══ Input records ══
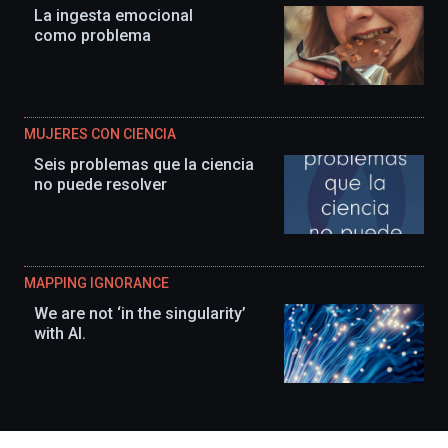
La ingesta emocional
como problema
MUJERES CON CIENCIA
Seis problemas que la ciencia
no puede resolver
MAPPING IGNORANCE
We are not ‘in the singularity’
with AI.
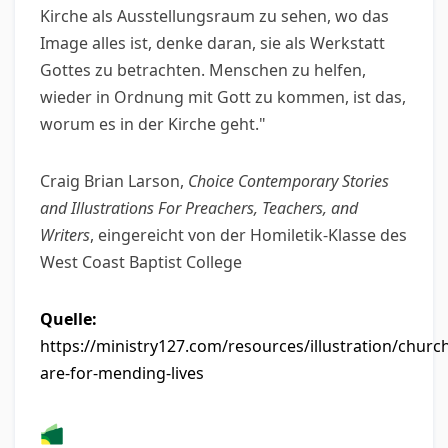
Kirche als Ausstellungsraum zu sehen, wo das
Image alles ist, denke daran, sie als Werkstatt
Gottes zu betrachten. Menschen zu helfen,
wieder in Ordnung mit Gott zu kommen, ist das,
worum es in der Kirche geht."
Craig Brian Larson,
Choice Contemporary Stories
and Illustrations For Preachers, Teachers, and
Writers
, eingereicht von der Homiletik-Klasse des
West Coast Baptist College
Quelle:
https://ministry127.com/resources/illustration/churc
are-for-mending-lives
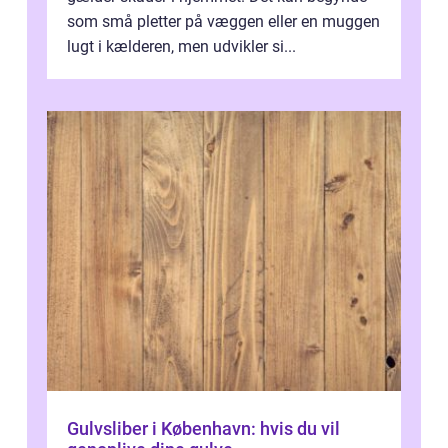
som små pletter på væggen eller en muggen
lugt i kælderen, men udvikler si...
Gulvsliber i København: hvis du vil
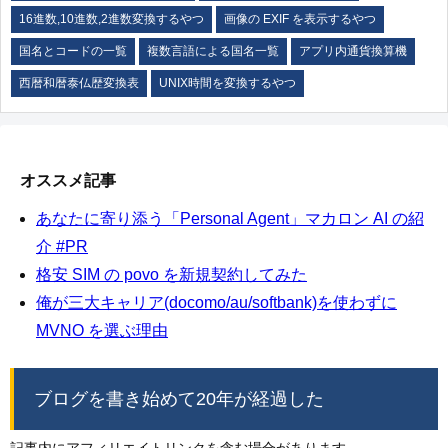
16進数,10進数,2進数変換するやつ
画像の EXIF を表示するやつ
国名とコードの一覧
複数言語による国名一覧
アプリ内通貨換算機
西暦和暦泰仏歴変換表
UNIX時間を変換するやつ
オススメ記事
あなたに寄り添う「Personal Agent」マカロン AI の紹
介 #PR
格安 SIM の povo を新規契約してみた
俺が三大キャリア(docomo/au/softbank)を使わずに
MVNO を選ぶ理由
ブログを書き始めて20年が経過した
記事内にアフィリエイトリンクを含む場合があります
═══
══ Input records ══
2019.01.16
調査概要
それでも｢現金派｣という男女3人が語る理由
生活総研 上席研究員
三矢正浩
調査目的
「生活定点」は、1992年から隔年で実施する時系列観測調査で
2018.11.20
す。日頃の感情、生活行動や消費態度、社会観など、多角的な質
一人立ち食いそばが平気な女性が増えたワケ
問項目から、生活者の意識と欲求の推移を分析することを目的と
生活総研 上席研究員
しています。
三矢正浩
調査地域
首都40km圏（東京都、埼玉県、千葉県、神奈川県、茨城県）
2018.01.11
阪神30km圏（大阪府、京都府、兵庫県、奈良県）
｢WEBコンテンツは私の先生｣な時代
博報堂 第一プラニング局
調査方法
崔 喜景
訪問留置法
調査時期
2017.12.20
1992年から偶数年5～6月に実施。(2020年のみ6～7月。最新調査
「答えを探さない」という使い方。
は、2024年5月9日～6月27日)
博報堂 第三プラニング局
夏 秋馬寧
═══
══ Input records ══
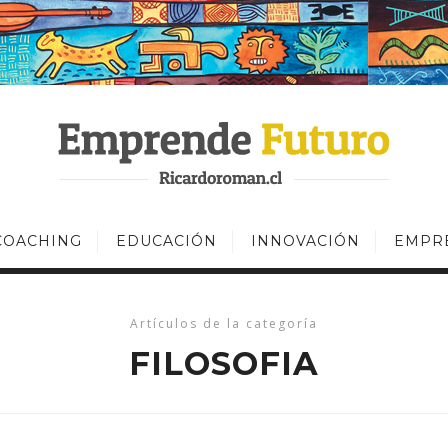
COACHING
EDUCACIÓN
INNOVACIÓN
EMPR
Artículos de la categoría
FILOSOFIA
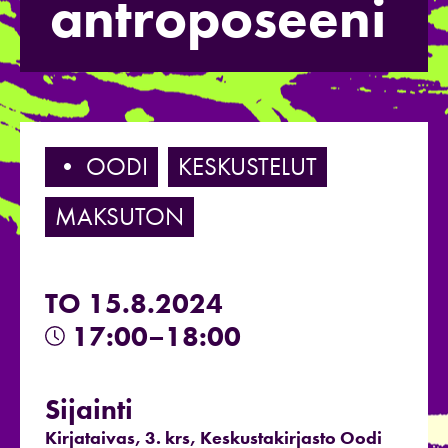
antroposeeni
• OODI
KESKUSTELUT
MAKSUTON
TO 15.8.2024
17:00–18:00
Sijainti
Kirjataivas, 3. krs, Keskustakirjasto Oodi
═══
**The task:** With the pictures omitted, copy the entries above exactly from the line containing "La ingesta emocional" through the line containing "記事内にアフィリエイトリンクを含む場合があります", both lines included.

**Exercise result:**
La ingesta emocional
como problema
MUJERES CON CIENCIA
Seis problemas que la ciencia
no puede resolver
MAPPING IGNORANCE
We are not ‘in the singularity’
with AI.
Kirche als Ausstellungsraum zu sehen, wo das
Image alles ist, denke daran, sie als Werkstatt
Gottes zu betrachten. Menschen zu helfen,
wieder in Ordnung mit Gott zu kommen, ist das,
worum es in der Kirche geht."
Craig Brian Larson,
Choice Contemporary Stories
and Illustrations For Preachers, Teachers, and
Writers
, eingereicht von der Homiletik-Klasse des
West Coast Baptist College
Quelle:
https://ministry127.com/resources/illustration/churc
are-for-mending-lives
som små pletter på væggen eller en muggen
lugt i kælderen, men udvikler si...
Gulvsliber i København: hvis du vil
16進数,10進数,2進数変換するやつ
画像の EXIF を表示するやつ
国名とコードの一覧
複数言語による国名一覧
アプリ内通貨換算機
西暦和暦泰仏歴変換表
UNIX時間を変換するやつ
オススメ記事
あなたに寄り添う「Personal Agent」マカロン AI の紹
介 #PR
格安 SIM の povo を新規契約してみた
俺が三大キャリア(docomo/au/softbank)を使わずに
MVNO を選ぶ理由
ブログを書き始めて20年が経過した
記事内にアフィリエイトリンクを含む場合があります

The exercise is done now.